Mr Gough, on the other hand, is imposing his lifestyle on others without any apparent sense of respect for others’ views.

It’s a terrific thing to have walked from Land’s End to John o Groats (i.e the full length of Britain) nude. I admire him for undertaking the walk, clothed or nude. I admire that he feels freer without clothes. I do too. But I find it silly that he chooses to be so in-your-face that he alienates the police, the judiciary, the public (allegedly) and even British Naturism. Yes, we need a society where naturism is an accepted part of the landscape. No, we don’t need Mr Gough creating an atmosphere in which the rest of us are judged negatively. And in that, Mr. Gough is certainly rocking the boat and leaving the rest of us in danger of being capsized into the murky waters of legislation that will limit or bar our lifestyle.

And that’s where my ambivalence towards his ‘campaign’ cuts in. He does naturism as a lifestyle or as a movement no favours.

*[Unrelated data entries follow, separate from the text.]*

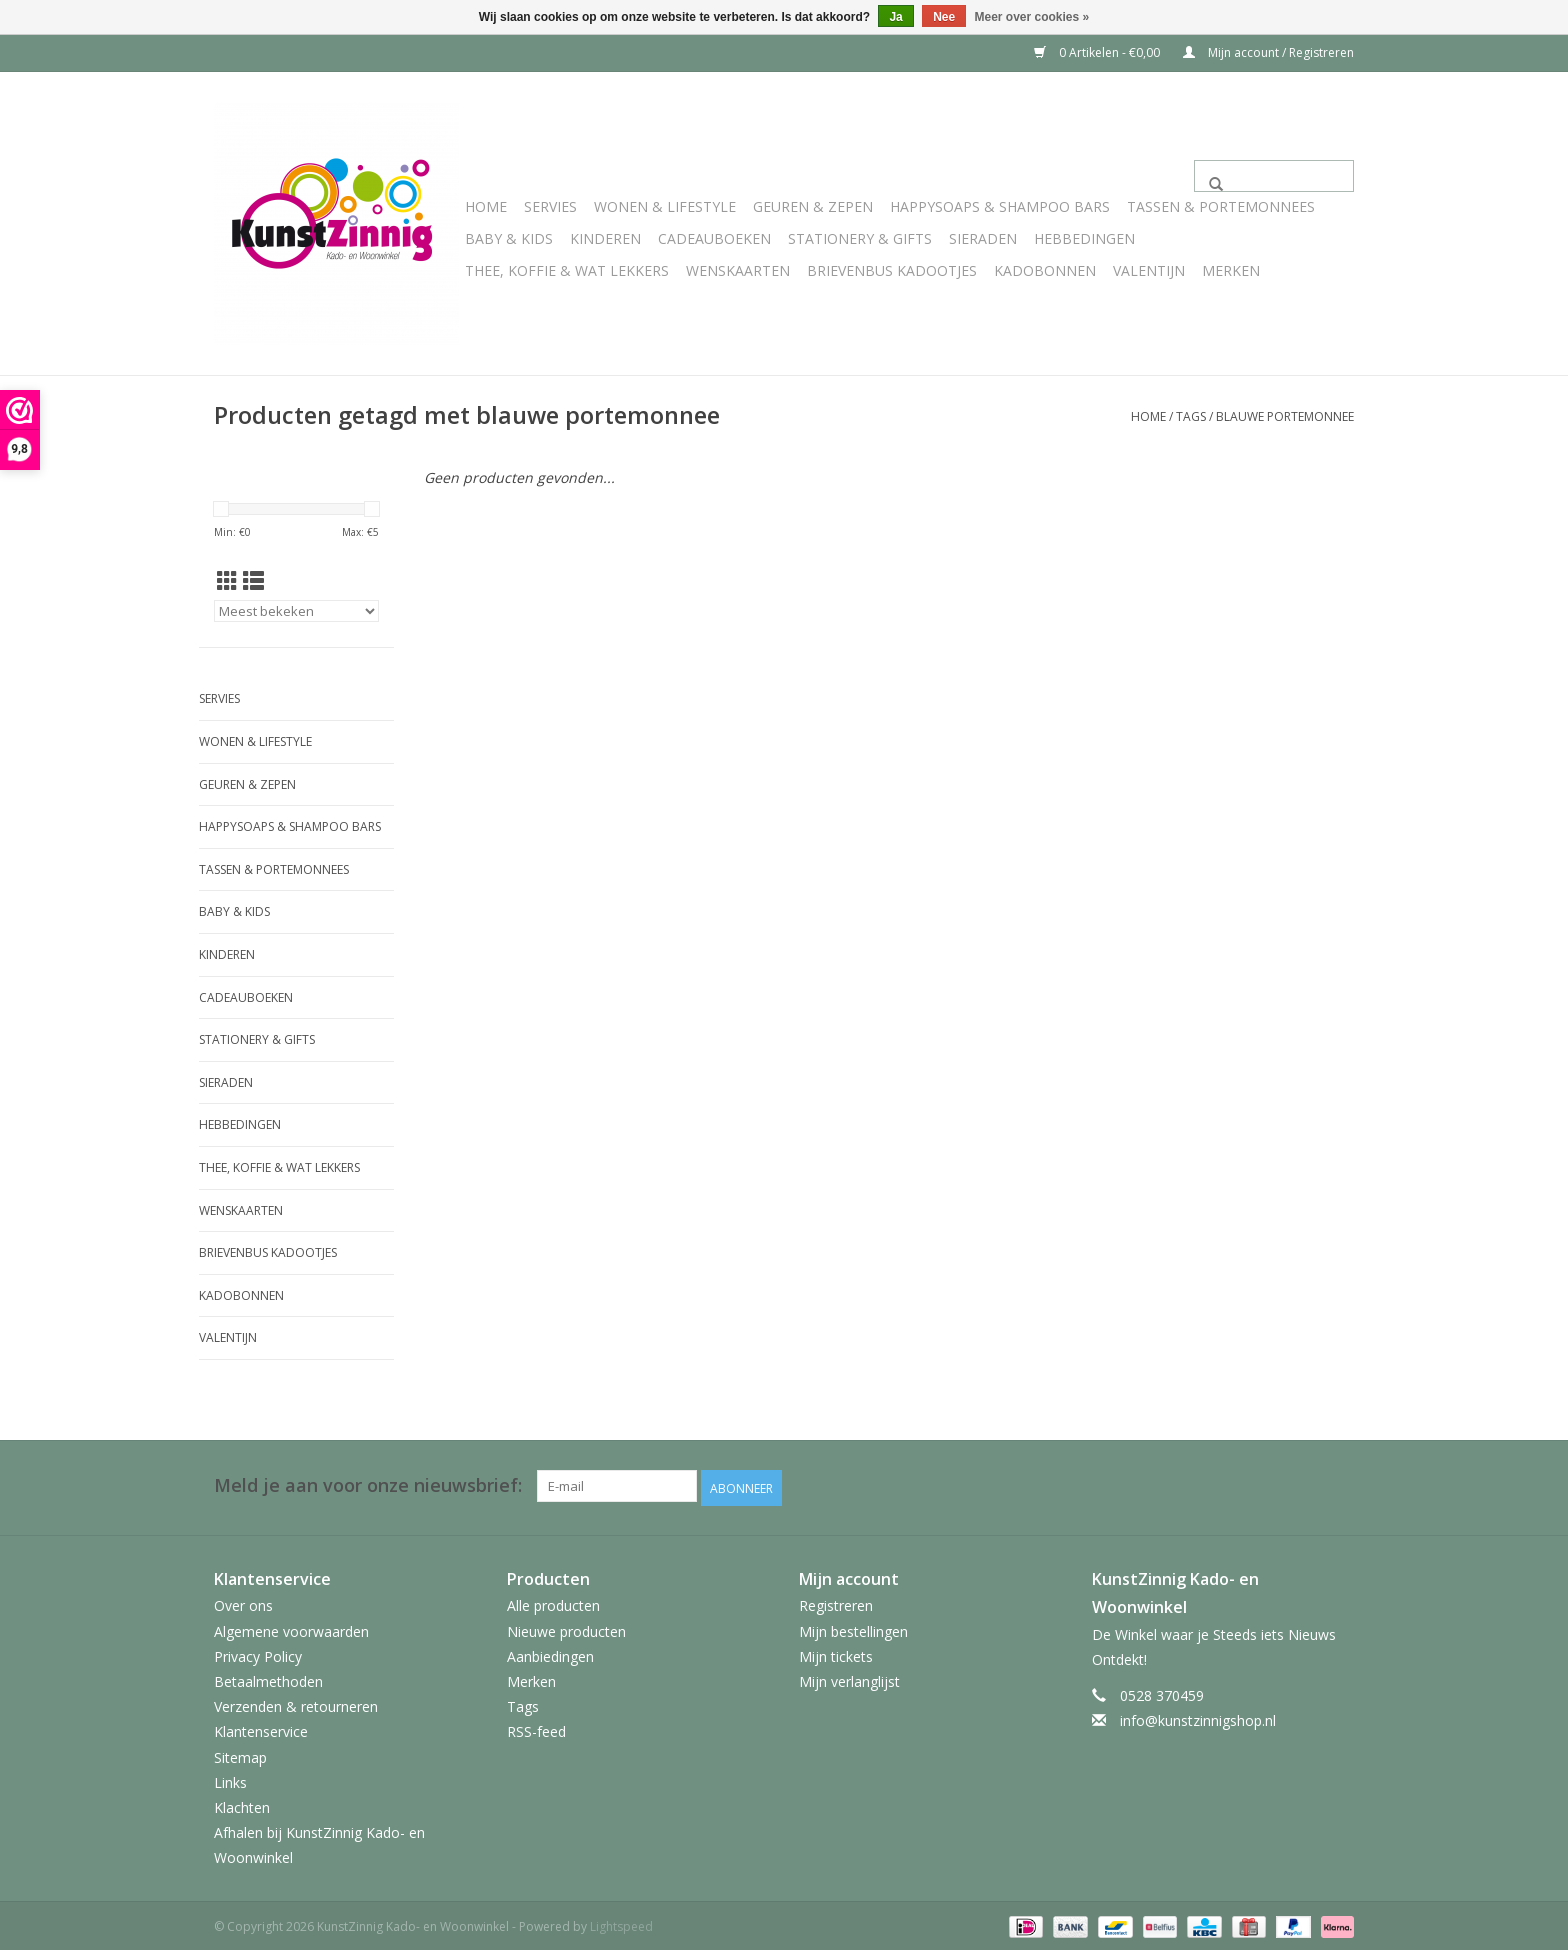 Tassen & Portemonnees (1221, 206)
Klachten (242, 1804)
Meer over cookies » (1032, 17)
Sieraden (983, 238)
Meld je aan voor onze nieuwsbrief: (368, 1485)
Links (230, 1779)
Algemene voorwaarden (291, 1628)
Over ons (243, 1603)
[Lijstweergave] (253, 581)
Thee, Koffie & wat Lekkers (567, 270)
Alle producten (553, 1603)
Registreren (836, 1603)
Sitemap (240, 1754)
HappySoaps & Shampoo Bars (1000, 206)
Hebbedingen (1084, 238)
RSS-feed (536, 1729)
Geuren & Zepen (813, 206)
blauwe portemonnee (1285, 416)
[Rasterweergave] (227, 581)
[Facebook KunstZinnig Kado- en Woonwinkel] (1338, 1486)
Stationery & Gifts (860, 238)
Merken (1231, 270)
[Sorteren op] (296, 611)
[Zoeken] (1274, 176)
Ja (895, 17)
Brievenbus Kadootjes (892, 270)
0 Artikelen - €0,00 (1098, 52)
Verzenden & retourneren (296, 1703)
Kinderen (605, 238)
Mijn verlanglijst (849, 1678)
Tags (1191, 416)
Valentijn (1149, 270)
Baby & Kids (509, 238)
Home (486, 206)
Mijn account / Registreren (1268, 52)
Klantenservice (261, 1729)
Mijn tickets (836, 1653)
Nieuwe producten (566, 1628)
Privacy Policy (258, 1653)
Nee (944, 17)
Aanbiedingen (550, 1653)
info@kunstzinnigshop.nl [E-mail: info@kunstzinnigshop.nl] (1198, 1717)
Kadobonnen (1045, 270)
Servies (550, 206)
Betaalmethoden (268, 1678)
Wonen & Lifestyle (665, 206)
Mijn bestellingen (853, 1628)
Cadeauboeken (714, 238)
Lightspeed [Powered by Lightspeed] (621, 1923)
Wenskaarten (738, 270) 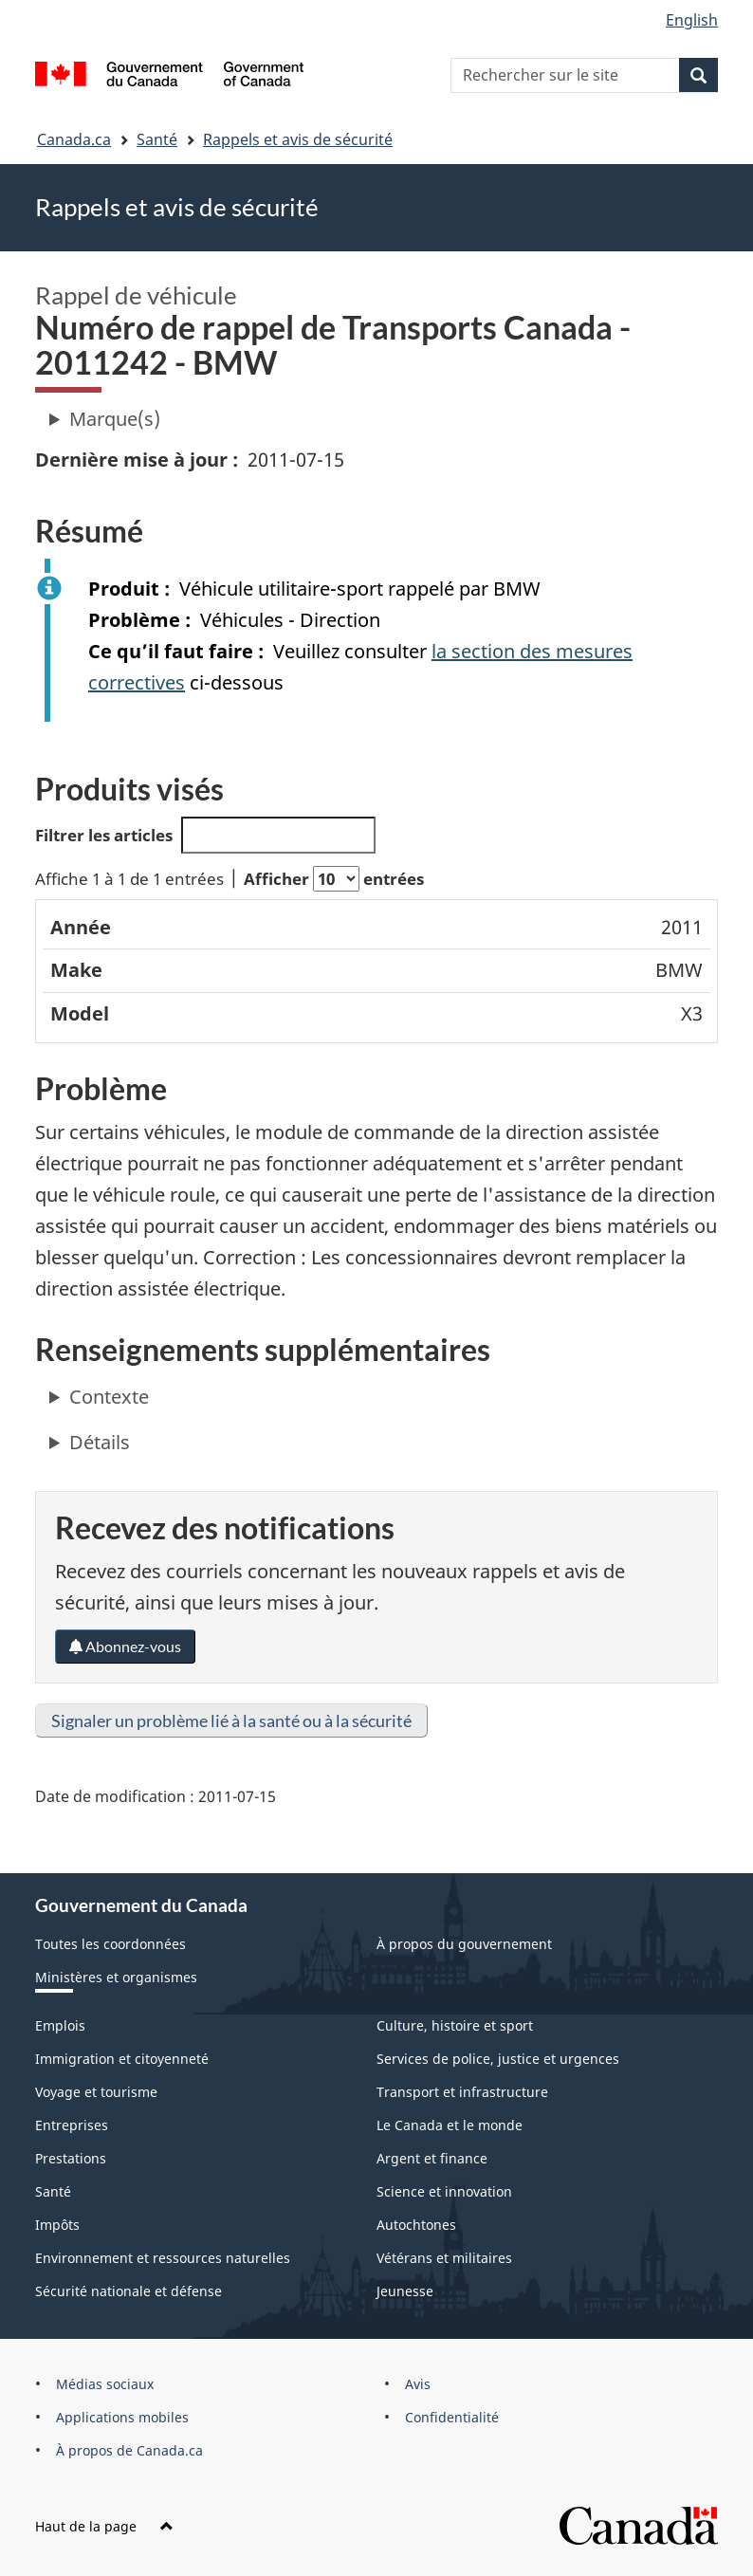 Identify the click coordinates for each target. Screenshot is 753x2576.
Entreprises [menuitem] (71, 2125)
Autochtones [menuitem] (416, 2225)
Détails (99, 1442)
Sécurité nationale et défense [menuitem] (128, 2291)
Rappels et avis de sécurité (298, 139)
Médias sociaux (105, 2384)
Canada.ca (74, 139)
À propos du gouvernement (464, 1944)
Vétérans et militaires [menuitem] (444, 2258)
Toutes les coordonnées (110, 1944)
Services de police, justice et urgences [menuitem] (497, 2059)
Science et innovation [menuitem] (444, 2191)
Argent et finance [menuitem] (431, 2158)
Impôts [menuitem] (57, 2225)
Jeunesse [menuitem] (404, 2291)
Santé (157, 139)
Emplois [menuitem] (60, 2025)
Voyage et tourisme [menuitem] (96, 2092)
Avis (418, 2384)
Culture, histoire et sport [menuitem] (454, 2025)
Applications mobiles (122, 2417)
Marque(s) (114, 419)
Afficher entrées (334, 879)
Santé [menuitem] (53, 2191)
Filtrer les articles (205, 835)
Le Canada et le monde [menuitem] (449, 2125)
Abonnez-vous (125, 1646)
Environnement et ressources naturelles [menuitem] (162, 2258)
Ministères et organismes (116, 1977)
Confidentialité (452, 2417)
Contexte (109, 1396)
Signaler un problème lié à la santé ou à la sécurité (231, 1720)
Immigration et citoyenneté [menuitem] (122, 2059)
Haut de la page (104, 2526)
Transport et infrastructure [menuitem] (462, 2092)
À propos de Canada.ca (129, 2450)
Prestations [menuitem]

Despite that, I’m still horrified that the European courts think that views shared by ‘very few people’ can lead them to face jail time…forever! We still need our ‘eccentrics’ in a world which is increasingly formulaic. We, more than ever, need a counter-culture from which new ideas grow. After all, the original naturists would have been ‘eccentrics’ whose actions have led to a movement, a lifestyle, in which millions have or do participated. The original vegetarians would have been seen in the same way (and in some locations, still are), despite evidence of it being a healthier diet as long as the lack of meat is countered by an alternative protein source. The original keep fit fanatics might have been seen as a bit strange when Charles Atlas was selling books on how to get ‘ripped’. Today, thousands are jogging and wanting to get ripped. I guess that in my lifetime cycling to and from work was regarded as the refuge of the poor who couldn’t afford a motor car. Nowadays we look on cyclists as being ahead of the game in terms of commuting and keeping fit.



Edited to add: The Guardian has a poll on whether naked rambling is a human right. At the time of my posting this views were pretty even, 51%-49% in favour.